I wanted to build my own vision model for a few reasons:
- I wanted to learn how
- In my limited experience with OpenALPR, it looked like it was missing some license plates that seemed fairly readable to my eyes - could I possibly do better training my own model?
- Just the way it is built, I know I wouldn’t be able to get OpenALPR to run faster on my Pi - I wouldn’t be able to get it to run faster by off loading image processing to a VPU like the Myriad X in my Oak D camera.

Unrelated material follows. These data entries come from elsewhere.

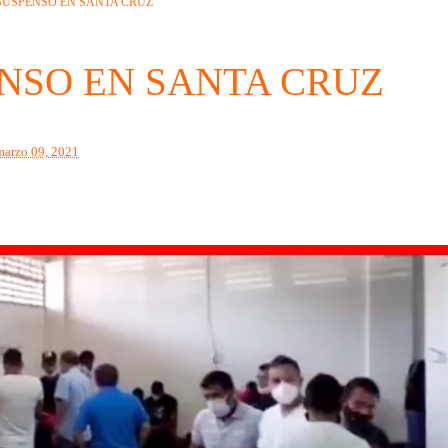
SUSPENSO EN SANTA CRUZ
NSO EN SANTA CRUZ
marzo 09, 2021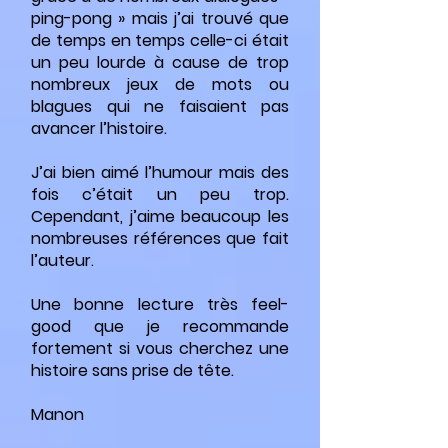
ping-pong » mais j’ai trouvé que
de temps en temps celle-ci était
un peu lourde à cause de trop
nombreux jeux de mots ou
blagues qui ne faisaient pas
avancer l’histoire.
J’ai bien aimé l’humour mais des
fois c’était un peu trop.
Cependant, j’aime beaucoup les
nombreuses références que fait
l’auteur.
Une bonne lecture très feel-
good que je recommande
fortement si vous cherchez une
histoire sans prise de tête.
Manon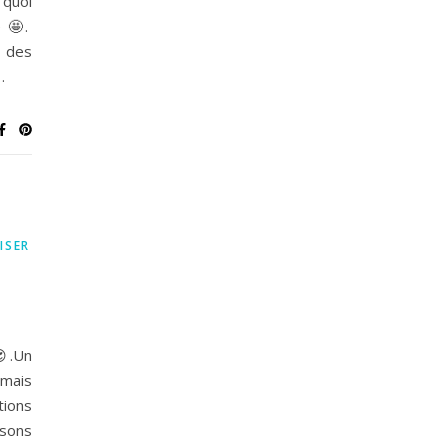
quoi
e 🤩.
r des
…
ISER
😍.Un
 mais
tions
isons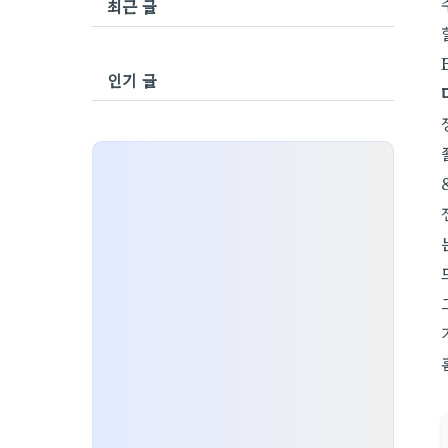
최근 글
인기 글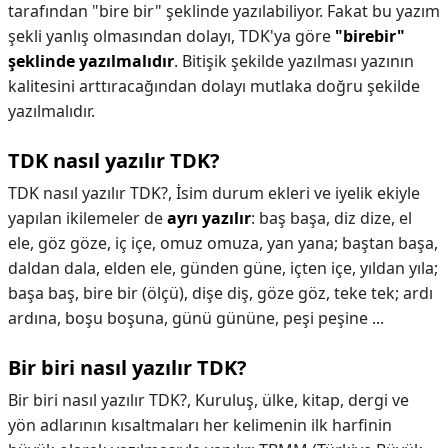
tarafından "bire bir" şeklinde yazılabiliyor. Fakat bu yazım
şekli yanlış olmasından dolayı, TDK'ya göre
"birebir"
şeklinde yazılmalıdır
. Bitişik şekilde yazılması yazının
kalitesini arttıracağından dolayı mutlaka doğru şekilde
yazılmalıdır.
TDK nasıl yazılır TDK?
TDK nasıl yazılır TDK?,
İsim durum ekleri ve iyelik ekiyle
yapılan ikilemeler de
ayrı yazılır
: baş başa, diz dize, el
ele, göz göze, iç içe, omuz omuza, yan yana; baştan başa,
daldan dala, elden ele, günden güne, içten içe, yıldan yıla;
başa baş, bire bir (ölçü), dişe diş, göze göz, teke tek; ardı
ardına, boşu boşuna, günü gününe, peşi peşine ...
Bir biri nasıl yazılır TDK?
Bir biri nasıl yazılır TDK?,
Kuruluş, ülke, kitap, dergi ve
yön adlarının kısaltmaları her kelimenin ilk harfinin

- The gen2-license-plate-recognition example provided by Luxonis, built from Intel’s Model Zoo, does not work well with Ontario license plates
The first step was building a library of images to train a model with. I sorted through hundreds of images I’d taken on rides in September, and selected 65 where the photos were clear, and there were license plates in the frame. As this was my first attempt, I wasn’t going to worry about sub-optimal situations (out of focus, low light, over exposed, etc…). I then had to annotate the images - draw boxes around the license plates in the photos, and “tag” them as plates. I looked at a couple tools - I started with Microsoft’s VoTT, but ended up using labelimg. Labelimg was efficient, with great keyboard shortcuts, and used the mouse scroll wheel to control zoom, which was great for labeling small details in larger photos.